Eschweiler: Beim Stadtfest gibt es alte Schätze und Modernes

Eschweiler: Beim Stadtfest gibt es alte Schätze und Modernes

Ein Feuerwehrwagen steht auf dem Marktplatz, ein großes Zelt, ein Liegestuhl und dann beginnt ein Rasenmäher zu dröhnen. Moment, ein Rasenmäher? auf dem Marktplatz? Ja! Am Freitag wurde das Stadtfest eröffnet und wie es seit einiger Zeit alle zwei Jahre guter Brauch ist, schritt die Indeschau voran.

Auf kleine und große Besucher wartet ein abwechslungsreiches Programm am Wochenende. „Willkommen zur Indeschau“, steht in großen Buchstaben am Eingang zum Marktplatz geschrieben. Es ist die 7. Auflage dieser Veranstaltung, die einst auf dem Drieschplatz stattfand und Ende der 90er Jahre schon kurz vor dem Aus stand. Mit dem Umzug auf den Marktplatz gelang jedoch der Durchbruch.

Kleine und große Fahrzeuge gibt es bei der Indeschau und dem Stadtfest zu sehen, das gestern unter anderem von Bürgermeister Rudi Bertram und Heinz Nießen eröffnet wurde. Auch ein altes Wohnzimmer mit alter und neuer Technik ist dabei. Foto: Tobias Röber

Dank an die Aussteller

x Foto: Tobias Röber

Über 30 Aussteller sind in diesem Jahr dabei. Eine breite Palette wird dabei geboten. Kleine Firmen sind ebenso dabei wie ganz große und mittelständische. „Wir kämpfen jeden Tag für den Standort Eschweiler“, sagte Bürgermeister Rudi Bertram am Freitag bei der offiziellen Eröffnung und ergänzte: „Jetzt haben wir die Möglichkeit, uns auch nach außen zu präsentieren.“ Er dankte den Ausstellern ebenso wie der Vorsitzende des Citymanagements Klaus-Dieter Bartholomy, der unter anderem noch einmal auf den THW-Förderverein aufmerksam machte, der im Rahmen des Stadtfestes für einen Nasssauger sammelt, der den Bürgern bei künftigen starken Regenfällen zugute kommen soll.

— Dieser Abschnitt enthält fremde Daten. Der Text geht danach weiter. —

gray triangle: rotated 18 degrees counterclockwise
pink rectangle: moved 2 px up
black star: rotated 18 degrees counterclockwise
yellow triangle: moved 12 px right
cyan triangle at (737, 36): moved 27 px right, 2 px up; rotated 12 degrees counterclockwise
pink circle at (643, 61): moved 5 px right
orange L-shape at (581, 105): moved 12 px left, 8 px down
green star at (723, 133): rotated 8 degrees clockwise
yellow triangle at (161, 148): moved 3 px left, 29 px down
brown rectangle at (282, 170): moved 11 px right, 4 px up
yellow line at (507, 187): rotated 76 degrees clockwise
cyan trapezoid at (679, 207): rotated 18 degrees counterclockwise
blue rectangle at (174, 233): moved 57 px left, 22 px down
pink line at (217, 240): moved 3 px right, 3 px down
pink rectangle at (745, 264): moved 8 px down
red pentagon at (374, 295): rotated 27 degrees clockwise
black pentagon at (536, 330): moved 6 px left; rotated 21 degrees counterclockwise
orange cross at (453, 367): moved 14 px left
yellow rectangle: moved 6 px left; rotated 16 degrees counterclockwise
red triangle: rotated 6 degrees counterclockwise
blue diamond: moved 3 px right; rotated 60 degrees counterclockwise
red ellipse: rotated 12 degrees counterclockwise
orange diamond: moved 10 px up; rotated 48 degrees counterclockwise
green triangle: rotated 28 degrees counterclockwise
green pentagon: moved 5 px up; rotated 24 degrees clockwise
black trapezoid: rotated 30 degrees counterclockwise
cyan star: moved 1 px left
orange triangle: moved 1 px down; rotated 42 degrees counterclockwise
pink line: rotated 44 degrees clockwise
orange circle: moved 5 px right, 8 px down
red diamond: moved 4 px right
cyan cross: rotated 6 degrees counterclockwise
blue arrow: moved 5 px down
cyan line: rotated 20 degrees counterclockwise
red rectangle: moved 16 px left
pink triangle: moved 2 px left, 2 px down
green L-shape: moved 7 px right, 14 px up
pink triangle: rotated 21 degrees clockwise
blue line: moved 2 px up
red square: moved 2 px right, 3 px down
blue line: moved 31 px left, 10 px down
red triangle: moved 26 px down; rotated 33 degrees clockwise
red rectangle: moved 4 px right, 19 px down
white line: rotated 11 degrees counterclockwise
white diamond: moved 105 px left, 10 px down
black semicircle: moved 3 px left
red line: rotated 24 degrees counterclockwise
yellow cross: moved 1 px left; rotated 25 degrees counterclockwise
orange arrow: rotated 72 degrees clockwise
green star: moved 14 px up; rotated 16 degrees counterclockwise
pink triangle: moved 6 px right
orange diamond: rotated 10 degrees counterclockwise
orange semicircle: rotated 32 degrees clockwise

Die Indeschau hat viel Spannendes zu bieten. Da gibt es beispielsweise ein altes Wohnzimmer, mit „schicker“ Tapete, halbwegs antiken Möbeln — und jede Menge moderner Technik neben ein paar alten Schätzchen. Einige Besucher versuchten sich derweil am Freitag gleich einmal daran, eine Scheibe aus einem Stück Schiefer zu klopfen. Gar nicht so einfach. Auf der anderen Seite konnten Interessierte einen Rollstuhl bestaunen, der über eine Fernbedienung gesteuert werden kann. Alles hier zu nennen, würde zu weit führen.

Wer wissen will, was es alles gibt, schaut einfach am besten selbst vorbei.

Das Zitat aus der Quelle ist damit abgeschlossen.